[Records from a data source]
════

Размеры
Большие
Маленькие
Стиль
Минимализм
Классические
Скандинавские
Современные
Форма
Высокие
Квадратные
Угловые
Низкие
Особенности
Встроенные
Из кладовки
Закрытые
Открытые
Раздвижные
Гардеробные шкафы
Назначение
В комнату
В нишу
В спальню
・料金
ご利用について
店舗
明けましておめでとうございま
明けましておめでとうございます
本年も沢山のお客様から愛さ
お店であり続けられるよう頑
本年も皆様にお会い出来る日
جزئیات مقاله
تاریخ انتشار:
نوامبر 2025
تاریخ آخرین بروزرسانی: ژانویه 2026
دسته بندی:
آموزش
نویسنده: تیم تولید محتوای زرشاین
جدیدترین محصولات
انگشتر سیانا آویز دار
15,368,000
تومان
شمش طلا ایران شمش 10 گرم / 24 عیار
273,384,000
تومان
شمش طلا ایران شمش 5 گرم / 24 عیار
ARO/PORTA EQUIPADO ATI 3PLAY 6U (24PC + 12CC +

════

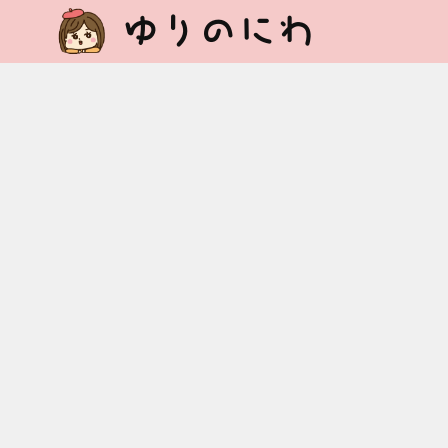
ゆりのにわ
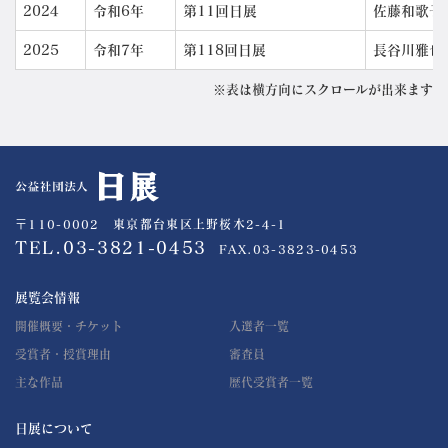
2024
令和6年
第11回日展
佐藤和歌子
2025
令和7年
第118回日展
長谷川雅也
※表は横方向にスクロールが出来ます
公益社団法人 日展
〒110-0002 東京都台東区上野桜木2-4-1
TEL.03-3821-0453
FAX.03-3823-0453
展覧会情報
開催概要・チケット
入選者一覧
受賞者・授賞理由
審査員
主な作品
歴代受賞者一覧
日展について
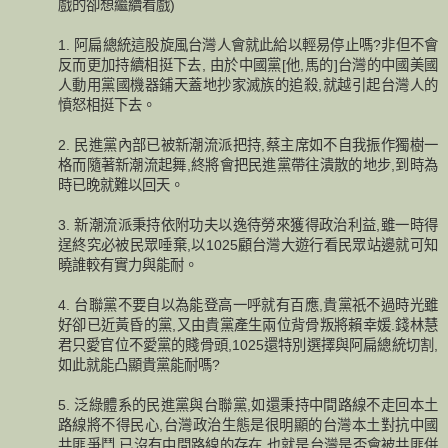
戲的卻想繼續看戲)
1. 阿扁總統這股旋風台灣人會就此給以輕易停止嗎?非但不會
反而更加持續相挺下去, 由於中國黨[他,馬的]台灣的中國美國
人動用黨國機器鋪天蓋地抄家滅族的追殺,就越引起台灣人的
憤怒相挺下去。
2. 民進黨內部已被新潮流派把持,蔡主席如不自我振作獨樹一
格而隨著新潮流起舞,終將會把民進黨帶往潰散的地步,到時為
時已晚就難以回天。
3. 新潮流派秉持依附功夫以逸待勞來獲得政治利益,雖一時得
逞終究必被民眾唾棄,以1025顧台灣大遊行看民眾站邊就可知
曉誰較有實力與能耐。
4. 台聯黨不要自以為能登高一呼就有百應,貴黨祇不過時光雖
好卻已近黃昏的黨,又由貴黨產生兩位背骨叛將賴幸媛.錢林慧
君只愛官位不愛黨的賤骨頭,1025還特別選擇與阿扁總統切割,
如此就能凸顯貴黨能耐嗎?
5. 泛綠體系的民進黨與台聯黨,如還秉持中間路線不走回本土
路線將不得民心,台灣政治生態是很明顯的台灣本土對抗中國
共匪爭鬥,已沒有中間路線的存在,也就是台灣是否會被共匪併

════

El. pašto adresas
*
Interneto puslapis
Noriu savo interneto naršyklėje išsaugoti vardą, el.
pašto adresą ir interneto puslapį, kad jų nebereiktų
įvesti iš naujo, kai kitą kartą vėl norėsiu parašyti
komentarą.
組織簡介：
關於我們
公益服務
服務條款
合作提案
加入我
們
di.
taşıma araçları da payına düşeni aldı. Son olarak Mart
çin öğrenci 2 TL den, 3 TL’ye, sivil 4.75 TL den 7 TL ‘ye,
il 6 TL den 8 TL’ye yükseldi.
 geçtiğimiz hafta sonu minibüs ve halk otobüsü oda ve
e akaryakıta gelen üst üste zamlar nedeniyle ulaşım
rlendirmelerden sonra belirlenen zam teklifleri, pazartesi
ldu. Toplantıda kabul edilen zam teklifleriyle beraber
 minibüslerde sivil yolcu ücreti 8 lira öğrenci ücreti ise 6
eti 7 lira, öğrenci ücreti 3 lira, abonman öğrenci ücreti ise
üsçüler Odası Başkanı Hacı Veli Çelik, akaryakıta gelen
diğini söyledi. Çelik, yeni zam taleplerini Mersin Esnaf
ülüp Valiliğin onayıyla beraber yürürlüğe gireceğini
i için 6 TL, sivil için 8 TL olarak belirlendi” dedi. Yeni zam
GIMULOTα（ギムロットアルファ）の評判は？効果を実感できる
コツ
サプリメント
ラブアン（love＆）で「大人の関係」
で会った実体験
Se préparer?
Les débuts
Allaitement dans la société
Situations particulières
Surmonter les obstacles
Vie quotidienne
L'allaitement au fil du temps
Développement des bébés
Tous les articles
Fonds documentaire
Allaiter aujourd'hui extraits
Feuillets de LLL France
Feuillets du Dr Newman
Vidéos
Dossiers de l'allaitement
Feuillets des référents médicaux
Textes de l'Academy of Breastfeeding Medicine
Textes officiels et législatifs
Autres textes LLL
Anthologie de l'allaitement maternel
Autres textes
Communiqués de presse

════

* [EXERCISE AIM]: If a line in the entries above contains the word "Feuillets", copy it.

* [SOLUTION]:
Feuillets de LLL France
Feuillets du Dr Newman
Feuillets des référents médicaux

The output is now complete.